The result should be a word-for-word retyping of the entries below, free of pictures.

Collection entries:
▽

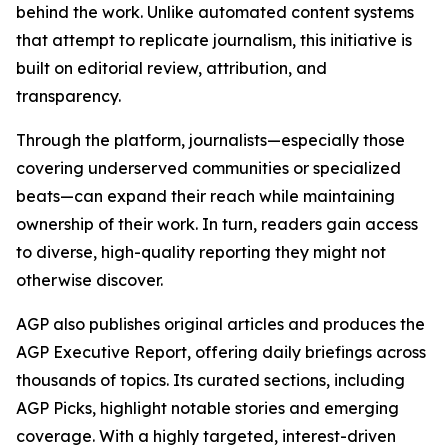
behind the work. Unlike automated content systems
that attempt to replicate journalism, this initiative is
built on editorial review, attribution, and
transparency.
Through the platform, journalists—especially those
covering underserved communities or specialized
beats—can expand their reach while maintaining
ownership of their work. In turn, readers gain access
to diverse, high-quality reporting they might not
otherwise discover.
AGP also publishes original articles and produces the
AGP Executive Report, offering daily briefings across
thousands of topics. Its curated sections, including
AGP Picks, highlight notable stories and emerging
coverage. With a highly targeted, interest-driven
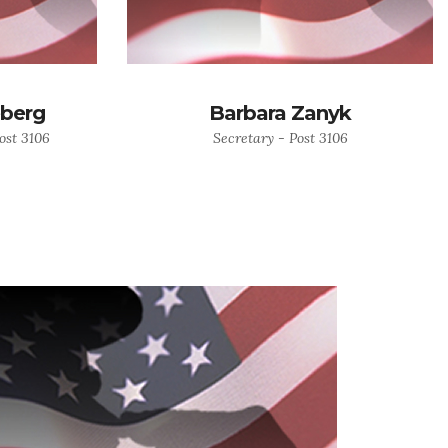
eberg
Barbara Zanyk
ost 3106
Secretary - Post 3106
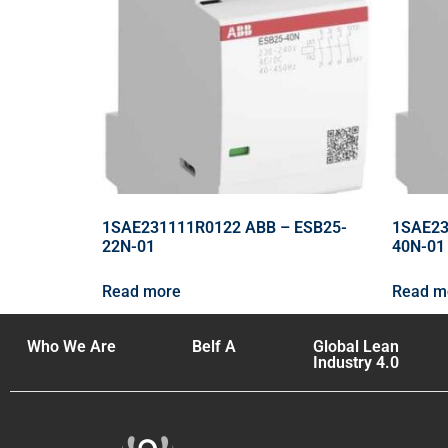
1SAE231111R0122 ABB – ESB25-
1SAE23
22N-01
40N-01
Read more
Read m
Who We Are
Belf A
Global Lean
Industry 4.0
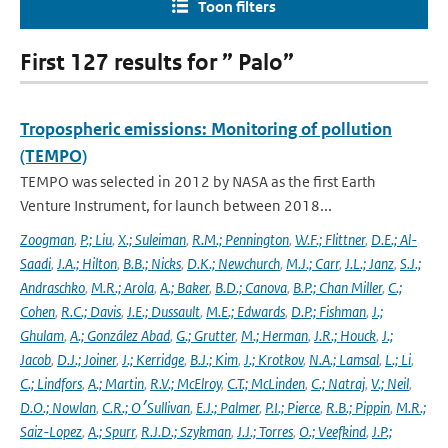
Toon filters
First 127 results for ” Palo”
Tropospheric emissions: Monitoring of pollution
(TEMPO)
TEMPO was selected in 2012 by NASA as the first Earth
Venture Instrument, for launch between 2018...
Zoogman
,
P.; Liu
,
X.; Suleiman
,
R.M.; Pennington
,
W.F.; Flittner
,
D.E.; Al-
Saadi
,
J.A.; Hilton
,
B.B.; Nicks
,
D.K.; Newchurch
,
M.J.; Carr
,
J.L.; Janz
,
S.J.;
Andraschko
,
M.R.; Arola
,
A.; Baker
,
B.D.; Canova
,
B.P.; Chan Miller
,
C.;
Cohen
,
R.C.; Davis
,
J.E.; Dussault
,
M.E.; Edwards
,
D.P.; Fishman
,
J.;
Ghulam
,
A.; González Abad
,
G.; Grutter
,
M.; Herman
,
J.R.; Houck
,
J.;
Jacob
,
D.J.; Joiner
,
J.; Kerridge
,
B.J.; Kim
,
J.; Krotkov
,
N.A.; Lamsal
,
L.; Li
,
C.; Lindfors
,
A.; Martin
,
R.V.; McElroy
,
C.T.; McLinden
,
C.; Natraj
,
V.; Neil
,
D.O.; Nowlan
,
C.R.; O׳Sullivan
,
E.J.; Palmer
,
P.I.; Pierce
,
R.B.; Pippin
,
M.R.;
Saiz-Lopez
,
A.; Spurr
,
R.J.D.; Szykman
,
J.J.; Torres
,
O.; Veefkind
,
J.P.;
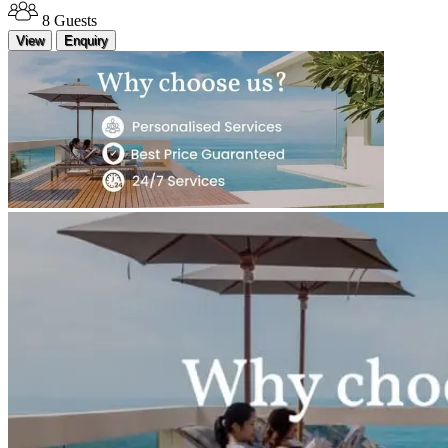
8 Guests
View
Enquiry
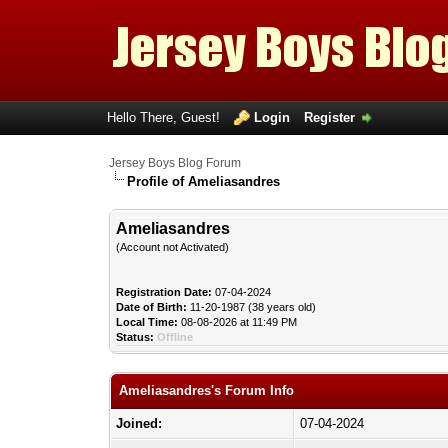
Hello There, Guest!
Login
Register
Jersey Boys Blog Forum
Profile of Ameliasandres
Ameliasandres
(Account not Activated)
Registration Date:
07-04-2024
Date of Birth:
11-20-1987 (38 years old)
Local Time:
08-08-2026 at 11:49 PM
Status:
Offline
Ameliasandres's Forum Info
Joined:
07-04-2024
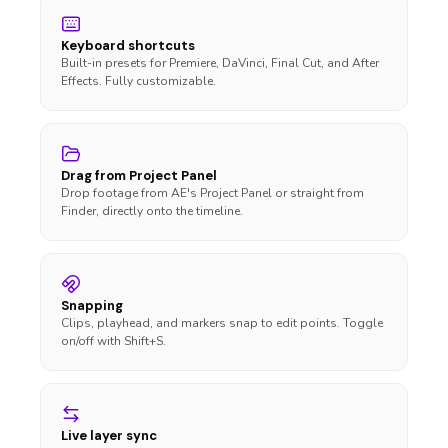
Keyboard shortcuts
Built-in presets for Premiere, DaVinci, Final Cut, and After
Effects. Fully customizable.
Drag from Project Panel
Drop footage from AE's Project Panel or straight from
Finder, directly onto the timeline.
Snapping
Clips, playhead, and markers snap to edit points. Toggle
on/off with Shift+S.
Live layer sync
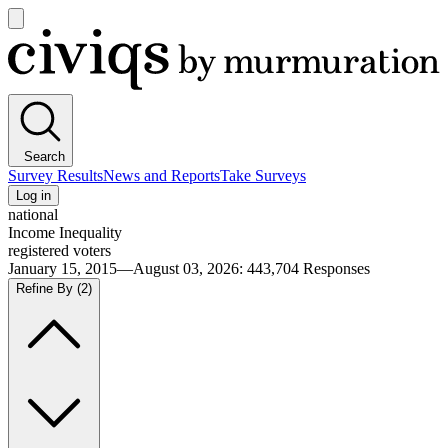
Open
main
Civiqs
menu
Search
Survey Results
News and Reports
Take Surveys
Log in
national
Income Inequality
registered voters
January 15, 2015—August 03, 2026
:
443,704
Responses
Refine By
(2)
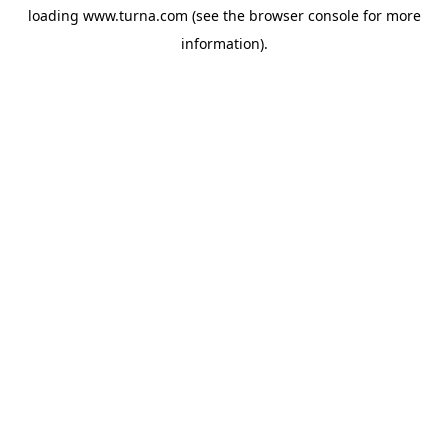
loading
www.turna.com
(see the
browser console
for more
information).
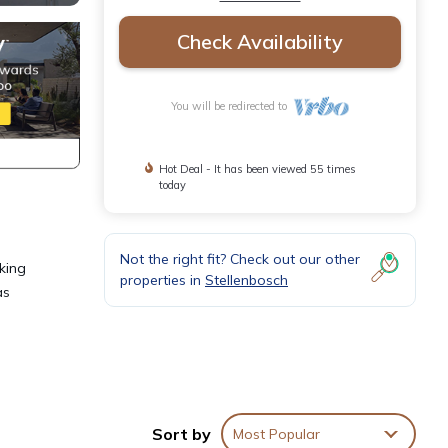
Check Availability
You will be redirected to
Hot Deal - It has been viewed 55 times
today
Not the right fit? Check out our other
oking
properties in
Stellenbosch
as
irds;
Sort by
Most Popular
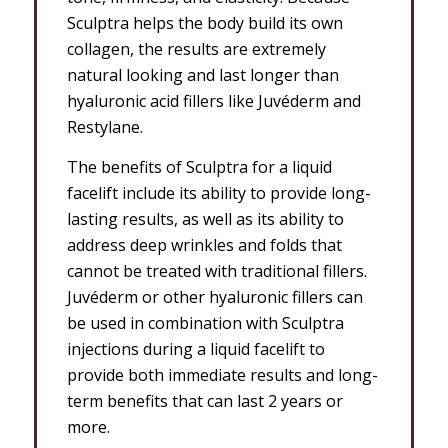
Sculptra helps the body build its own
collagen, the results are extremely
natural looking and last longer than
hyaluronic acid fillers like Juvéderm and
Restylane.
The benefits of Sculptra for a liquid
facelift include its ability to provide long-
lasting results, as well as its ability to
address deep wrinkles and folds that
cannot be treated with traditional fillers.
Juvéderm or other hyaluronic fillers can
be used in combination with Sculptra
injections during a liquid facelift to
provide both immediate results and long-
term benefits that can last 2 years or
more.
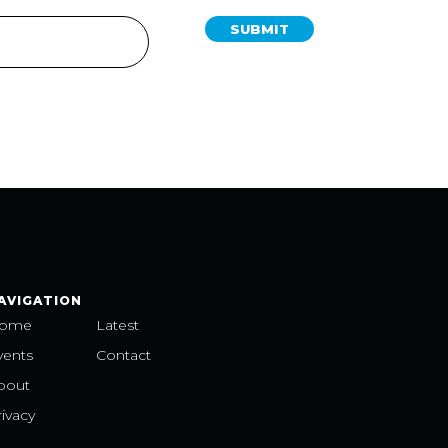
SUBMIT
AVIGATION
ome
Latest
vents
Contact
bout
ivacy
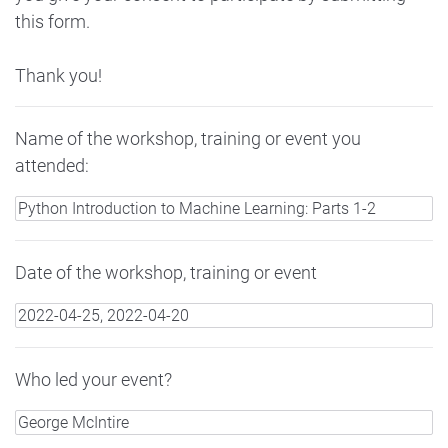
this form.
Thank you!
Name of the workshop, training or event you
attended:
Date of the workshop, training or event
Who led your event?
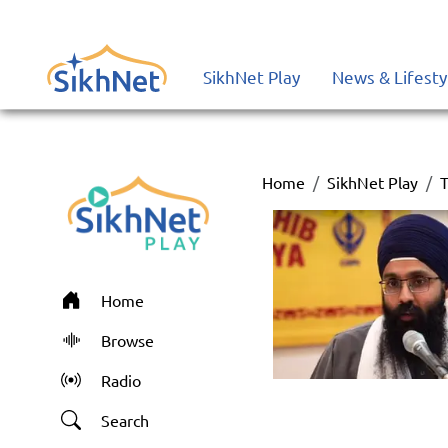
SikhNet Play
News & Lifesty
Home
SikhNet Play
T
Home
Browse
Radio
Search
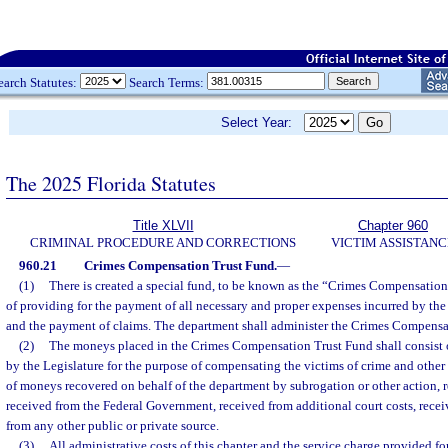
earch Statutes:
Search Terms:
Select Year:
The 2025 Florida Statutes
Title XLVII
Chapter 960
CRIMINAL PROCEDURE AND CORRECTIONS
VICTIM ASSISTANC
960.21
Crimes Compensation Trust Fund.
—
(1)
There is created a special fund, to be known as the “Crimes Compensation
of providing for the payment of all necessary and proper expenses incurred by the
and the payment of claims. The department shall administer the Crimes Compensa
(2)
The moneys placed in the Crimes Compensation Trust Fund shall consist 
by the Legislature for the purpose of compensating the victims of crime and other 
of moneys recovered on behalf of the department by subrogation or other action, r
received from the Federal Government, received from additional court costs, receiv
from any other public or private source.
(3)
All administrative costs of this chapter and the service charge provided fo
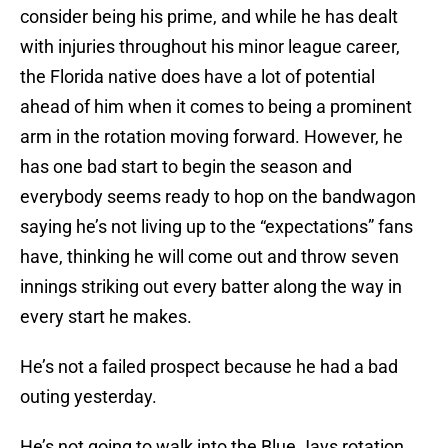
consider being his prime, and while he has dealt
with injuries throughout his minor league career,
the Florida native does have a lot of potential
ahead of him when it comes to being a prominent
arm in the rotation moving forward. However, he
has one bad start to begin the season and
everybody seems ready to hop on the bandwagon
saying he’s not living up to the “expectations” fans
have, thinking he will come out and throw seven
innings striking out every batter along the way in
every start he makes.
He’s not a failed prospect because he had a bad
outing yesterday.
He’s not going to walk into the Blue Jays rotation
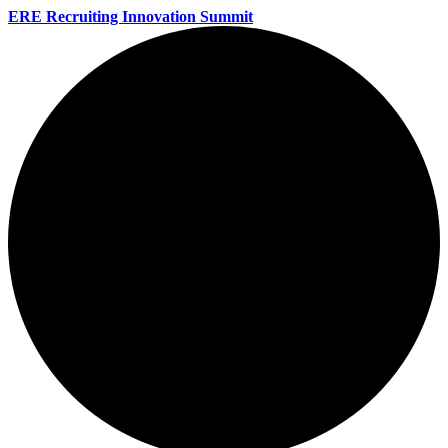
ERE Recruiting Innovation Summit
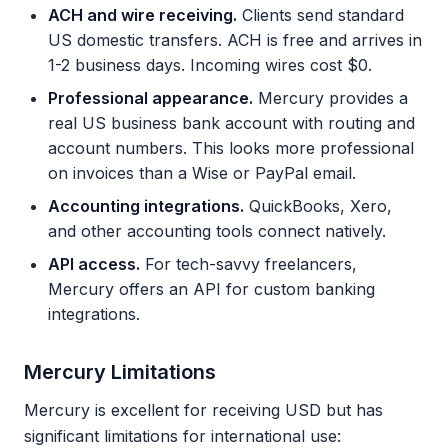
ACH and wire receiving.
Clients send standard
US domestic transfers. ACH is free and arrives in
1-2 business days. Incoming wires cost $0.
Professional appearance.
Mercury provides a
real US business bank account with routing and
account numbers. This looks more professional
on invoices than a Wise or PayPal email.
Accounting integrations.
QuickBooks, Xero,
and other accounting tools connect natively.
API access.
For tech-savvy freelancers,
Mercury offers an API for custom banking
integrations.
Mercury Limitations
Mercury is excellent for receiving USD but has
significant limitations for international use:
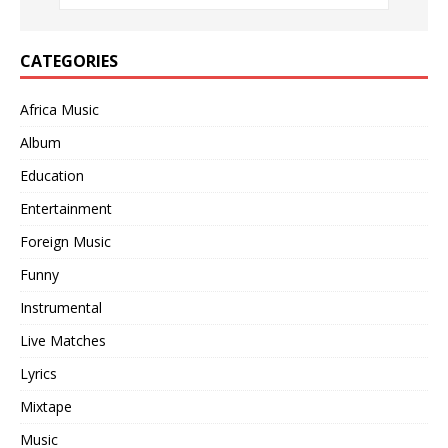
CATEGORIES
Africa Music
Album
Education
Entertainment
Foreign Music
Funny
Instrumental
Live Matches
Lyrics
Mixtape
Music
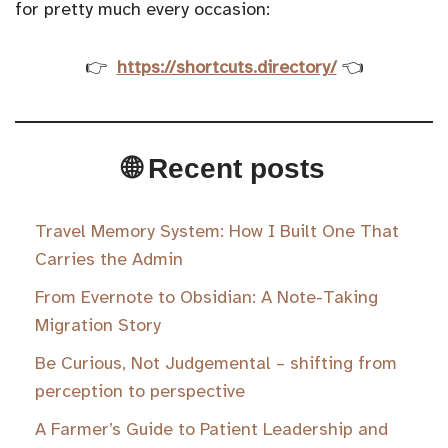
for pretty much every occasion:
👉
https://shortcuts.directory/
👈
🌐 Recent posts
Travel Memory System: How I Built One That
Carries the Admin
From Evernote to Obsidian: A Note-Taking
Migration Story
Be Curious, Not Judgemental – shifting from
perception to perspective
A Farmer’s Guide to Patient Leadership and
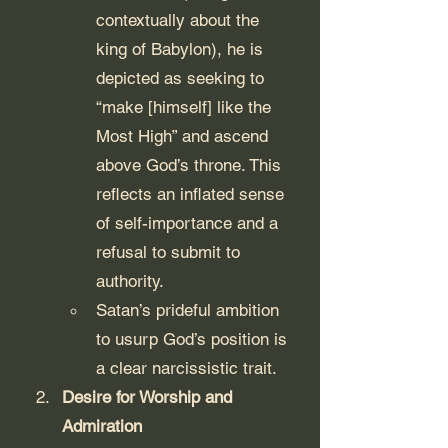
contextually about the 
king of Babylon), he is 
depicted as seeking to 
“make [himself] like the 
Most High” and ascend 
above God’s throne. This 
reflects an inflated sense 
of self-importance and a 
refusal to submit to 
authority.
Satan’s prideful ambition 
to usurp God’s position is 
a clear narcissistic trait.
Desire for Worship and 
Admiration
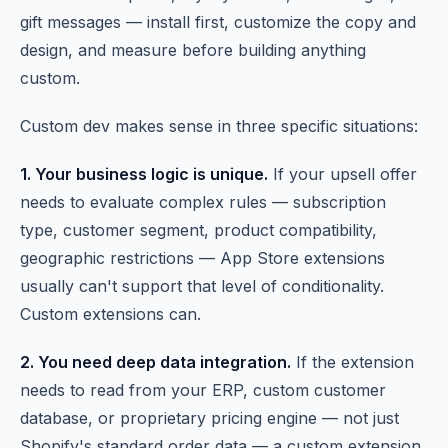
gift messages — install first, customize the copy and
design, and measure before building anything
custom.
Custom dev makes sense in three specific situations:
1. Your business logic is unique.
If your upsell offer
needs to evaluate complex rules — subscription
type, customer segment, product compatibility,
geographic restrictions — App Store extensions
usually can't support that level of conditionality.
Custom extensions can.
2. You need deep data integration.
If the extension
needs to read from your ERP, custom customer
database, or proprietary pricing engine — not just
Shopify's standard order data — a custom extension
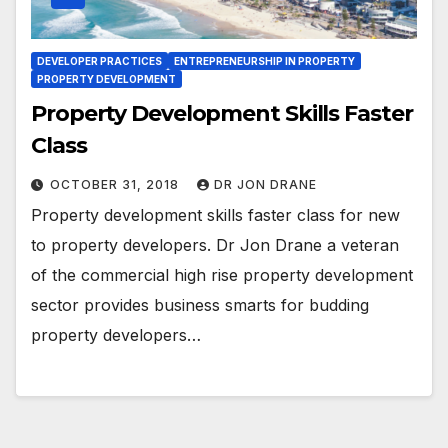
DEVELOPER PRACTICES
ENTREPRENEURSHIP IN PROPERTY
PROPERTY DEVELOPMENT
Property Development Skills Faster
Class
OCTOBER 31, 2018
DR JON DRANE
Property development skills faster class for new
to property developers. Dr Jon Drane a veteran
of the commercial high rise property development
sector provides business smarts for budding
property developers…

△

* WRITTEN ANSWER:
behind the work. Unlike automated content systems
that attempt to replicate journalism, this initiative is
built on editorial review, attribution, and
transparency.
Through the platform, journalists—especially those
covering underserved communities or specialized
beats—can expand their reach while maintaining
ownership of their work. In turn, readers gain access
to diverse, high-quality reporting they might not
otherwise discover.
AGP also publishes original articles and produces the
AGP Executive Report, offering daily briefings across
thousands of topics. Its curated sections, including
AGP Picks, highlight notable stories and emerging
coverage. With a highly targeted, interest-driven
eberg
Barbara Zanyk
ost 3106
Secretary - Post 3106
1SAE231111R0122 ABB – ESB25-
1SAE23
22N-01
40N-01
Read more
Read m
Who We Are
Belf A
Global Lean
Industry 4.0
Toon filters
First 127 results for ” Palo”
Tropospheric emissions: Monitoring of pollution
(TEMPO)
TEMPO was selected in 2012 by NASA as the first Earth
Venture Instrument, for launch between 2018...
Zoogman
,
P.; Liu
,
X.; Suleiman
,
R.M.; Pennington
,
W.F.; Flittner
,
D.E.; Al-
Saadi
,
J.A.; Hilton
,
B.B.; Nicks
,
D.K.; Newchurch
,
M.J.; Carr
,
J.L.; Janz
,
S.J.;
Andraschko
,
M.R.; Arola
,
A.; Baker
,
B.D.; Canova
,
B.P.; Chan Miller
,
C.;
Cohen
,
R.C.; Davis
,
J.E.; Dussault
,
M.E.; Edwards
,
D.P.; Fishman
,
J.;
Ghulam
,
A.; González Abad
,
G.; Grutter
,
M.; Herman
,
J.R.; Houck
,
J.;
Jacob
,
D.J.; Joiner
,
J.; Kerridge
,
B.J.; Kim
,
J.; Krotkov
,
N.A.; Lamsal
,
L.; Li
,
C.; Lindfors
,
A.; Martin
,
R.V.; McElroy
,
C.T.; McLinden
,
C.; Natraj
,
V.; Neil
,
D.O.; Nowlan
,
C.R.; O׳Sullivan
,
E.J.; Palmer
,
P.I.; Pierce
,
R.B.; Pippin
,
M.R.;
Saiz-Lopez
,
A.; Spurr
,
R.J.D.; Szykman
,
J.J.; Torres
,
O.; Veefkind
,
J.P.;
8 Guests
View
Enquiry
Hello There, Guest!
Login
Register
Jersey Boys Blog Forum
Profile of Ameliasandres
Ameliasandres
(Account not Activated)
Registration Date:
07-04-2024
Date of Birth:
11-20-1987 (38 years old)
Local Time:
08-08-2026 at 11:49 PM
Status:
Offline
Ameliasandres's Forum Info
Joined:
07-04-2024
Keyboard shortcuts
Built-in presets for Premiere, DaVinci, Final Cut, and After
Effects. Fully customizable.
Drag from Project Panel
Drop footage from AE's Project Panel or straight from
Finder, directly onto the timeline.
Snapping
Clips, playhead, and markers snap to edit points. Toggle
on/off with Shift+S.
Live layer sync
Open
main
Civiqs
menu
Search
Survey Results
News and Reports
Take Surveys
Log in
national
Income Inequality
registered voters
January 15, 2015—August 03, 2026
:
443,704
Responses
Refine By
(2)
loading
www.turna.com
(see the
browser console
for more
information).
Check Availability
You will be redirected to
Hot Deal - It has been viewed 55 times
today
Not the right fit? Check out our other
oking
properties in
Stellenbosch
as
irds;
Sort by
Most Popular
Sculptra helps the body build its own
collagen, the results are extremely
natural looking and last longer than
hyaluronic acid fillers like Juvéderm and
Restylane.
The benefits of Sculptra for a liquid
facelift include its ability to provide long-
lasting results, as well as its ability to
address deep wrinkles and folds that
cannot be treated with traditional fillers.
Juvéderm or other hyaluronic fillers can
be used in combination with Sculptra
injections during a liquid facelift to
provide both immediate results and long-
term benefits that can last 2 years or
more.
SUBMIT
AVIGATION
ome
Latest
vents
Contact
bout
ivacy
this form.
Thank you!
Name of the workshop, training or event you
attended:
Date of the workshop, training or event
Who led your event?
SikhNet Play
News & Lifesty
Home
SikhNet Play
T
Home
Browse
Radio
Search
earch Statutes:
Search Terms:
Select Year:
The 2025 Florida Statutes
Title XLVII
Chapter 960
CRIMINAL PROCEDURE AND CORRECTIONS
VICTIM ASSISTANC
960.21
Crimes Compensation Trust Fund.
—
(1)
There is created a special fund, to be known as the “Crimes Compensation
of providing for the payment of all necessary and proper expenses incurred by the
and the payment of claims. The department shall administer the Crimes Compensa
(2)
The moneys placed in the Crimes Compensation Trust Fund shall consist 
by the Legislature for the purpose of compensating the victims of crime and other 
of moneys recovered on behalf of the department by subrogation or other action, r
received from the Federal Government, received from additional court costs, receiv
from any other public or private source.
(3)
All administrative costs of this chapter and the service charge provided fo
consider being his prime, and while he has dealt
with injuries throughout his minor league career,
the Florida native does have a lot of potential
ahead of him when it comes to being a prominent
arm in the rotation moving forward. However, he
has one bad start to begin the season and
everybody seems ready to hop on the bandwagon
saying he’s not living up to the “expectations” fans
have, thinking he will come out and throw seven
innings striking out every batter along the way in
every start he makes.
He’s not a failed prospect because he had a bad
outing yesterday.
He’s not going to walk into the Blue Jays rotation
ERE Recruiting Innovation Summit
ACH and wire receiving.
Clients send standard
US domestic transfers. ACH is free and arrives in
1-2 business days. Incoming wires cost $0.
Professional appearance.
Mercury provides a
real US business bank account with routing and
account numbers. This looks more professional
on invoices than a Wise or PayPal email.
Accounting integrations.
QuickBooks, Xero,
and other accounting tools connect natively.
API access.
For tech-savvy freelancers,
Mercury offers an API for custom banking
integrations.
Mercury Limitations
Mercury is excellent for receiving USD but has
significant limitations for international use:
CATEGORIES
Africa Music
Album
Education
Entertainment
Foreign Music
Funny
Instrumental
Live Matches
Lyrics
Mixtape
Music
for pretty much every occasion:
👉
https://shortcuts.directory/
👈
🌐 Recent posts
Travel Memory System: How I Built One That
Carries the Admin
From Evernote to Obsidian: A Note-Taking
Migration Story
Be Curious, Not Judgemental – shifting from
perception to perspective
A Farmer’s Guide to Patient Leadership and
contextually about the 
king of Babylon), he is 
depicted as seeking to 
“make [himself] like the 
Most High” and ascend 
above God’s throne. This 
reflects an inflated sense 
of self-importance and a 
refusal to submit to 
authority.
Satan’s prideful ambition 
to usurp God’s position is 
a clear narcissistic trait.
Desire for Worship and 
Admiration
gift messages — install first, customize the copy and
design, and measure before building anything
custom.
Custom dev makes sense in three specific situations:
1. Your business logic is unique.
If your upsell offer
needs to evaluate complex rules — subscription
type, customer segment, product compatibility,
geographic restrictions — App Store extensions
usually can't support that level of conditionality.
Custom extensions can.
2. You need deep data integration.
If the extension
needs to read from your ERP, custom customer
database, or proprietary pricing engine — not just
Shopify's standard order data — a custom extension
DEVELOPER PRACTICES
ENTREPRENEURSHIP IN PROPERTY
PROPERTY DEVELOPMENT
Property Development Skills Faster
Class
OCTOBER 31, 2018
DR JON DRANE
Property development skills faster class for new
to property developers. Dr Jon Drane a veteran
of the commercial high rise property development
sector provides business smarts for budding
property developers…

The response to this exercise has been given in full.